My research is primarily focused on ancient Israelite and Judahite religions, and portrayals of the religious past in the Hebrew Bible. More specifically, I’m interested in biblical traditions and ancient religious practices most at odds with Western cultural preferences, especially those bound up with the materiality and sociality of the body – whether living or dead, divine or human. Much of my research has been supported by grants awarded by the Arts and Humanities Research Council, the British Academy, and the Leverhulme Trust.
My most recent book deals with ancient constructs of God’s body: God: An Anatomy (Picador/Knopf 2021) won the PEN Hessell-Tiltman Prize, was shortlisted for the Wolfson History Prize, named a best book of the year in both the Economist and Sunday Times, and serialised in abridged form on BBC Radio 4’s Book of the Week.
My first book explored the misrepresentation of the religious past in the Hebrew Bible: King Manasseh and Child Sacrifice: Biblical Distortions of Historical Realities (de Gruyter, 2004). In my second book, Land of Our Fathers: The Roles of Ancestor Veneration in Biblical Land Claims (T&T Clark, 2010), I furthered my somewhat morbid interests by examining the relationship between the veneration of the dead and territorial claims in the Hebrew Bible. The dead have proved to be stimulating company: I’ve since published a number of works examining the social and religious impacts of the human corpse upon the living, and I’m currently working on a monograph called The Social Life of the Corpse – Within and Without the Bible (forthcoming).
I’ve edited a number of books: Life and Death: Social Perspectives on Biblical Bodies (T&T Clark, 2021); Religious Diversity in Ancient Israel and Judah (with John Barton; T&T Clark, 2010); Ecological Hermeneutics (with Exeter colleagues David Horrell, Cherryl Hunt and Chris Southgate; T&T Clark, 2010). I’m General Editor of Bloomsbury’s new Hebrew Bible in Social Perspective series, and I work closely with Oxford University Press as co-editor of a series of monographs focusing on biblical characters, called Biblical Refigurations.

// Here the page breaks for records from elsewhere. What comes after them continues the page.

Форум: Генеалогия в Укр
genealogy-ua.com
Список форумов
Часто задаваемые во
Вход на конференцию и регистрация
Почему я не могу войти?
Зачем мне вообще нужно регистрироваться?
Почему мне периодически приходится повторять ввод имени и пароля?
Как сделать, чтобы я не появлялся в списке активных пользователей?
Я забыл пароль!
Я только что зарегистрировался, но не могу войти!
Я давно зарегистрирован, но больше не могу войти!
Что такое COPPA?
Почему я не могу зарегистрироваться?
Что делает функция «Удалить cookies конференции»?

Alongside my specialisms in ancient Israelite and Judahite religions, my research interests include material religion; ancient constructs of the body and personhood; anthropological and archaeological approaches to ancient religion; the materiality and sociality of death and dying; ancient visual cultures and the Hebrew Bible; mythology and ritual; kingship in ancient southwest Asia; history and ideology in the Hebrew Bible; methods of historical reconstruction; constructs of ‘popular’ and ‘official’ religion; and ‘secular’ approaches to teaching and learning in biblical studies. I supervise a number of doctoral students working on a wide range of topics pertaining to the Hebrew Bible/early Judaisms and the socio-religious cultures of ancient southwest Asia.

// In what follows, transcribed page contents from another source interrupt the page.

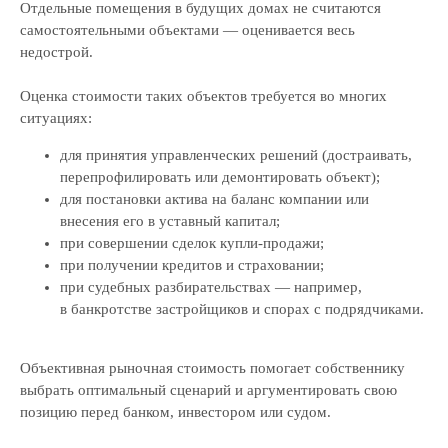
Отзывы
Отдельные помещения в будущих домах не считаются
Прайс
самостоятельными объектами — оценивается весь
недострой.
Выполненные проекты
Награды
Оценка стоимости таких объектов требуется во многих
Оплата
ситуациях:
для принятия управленческих решений (достраивать,
© ООО «Экспертные решения», 2019—2026
перепрофилировать или демонтировать объект);
ОГРН 1187847032780 / ИНН 7814719982
для постановки актива на баланс компании или
Политика обработки персональных данных
внесения его в уставный капитал;
Условия использования
куки-файлов
при совершении сделок купли-продажи;
Согласие на получение маркетинговой рассылки
при получении кредитов и страховании;
при судебных разбирательствах — например,
в банкротстве застройщиков и спорах с подрядчиками.
Объективная рыночная стоимость помогает собственнику
выбрать оптимальный сценарий и аргументировать свою
позицию перед банком, инвестором или судом.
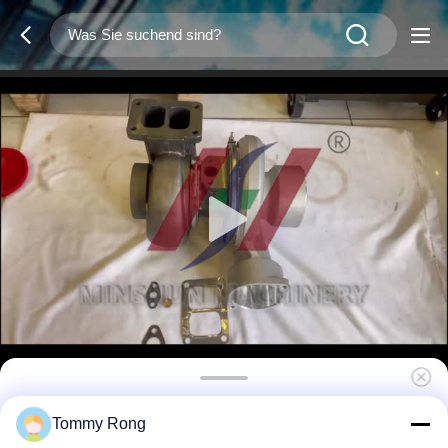
7C7579 CAT 3306 Turbolader |
Tommy Rong
Hochleistungs-Dieselmotor Turbolader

I teach a range of undergraduate and postgraduate modules focusing on the Hebrew Bible and its texts and language; ancient southwest Asian religions; the early cultural history of God; social and cultural constructs of death and dying; the relationship between religion and material culture; the role and place of the Bible in the modern world; and religious constructs of the body in ancient and contemporary societies.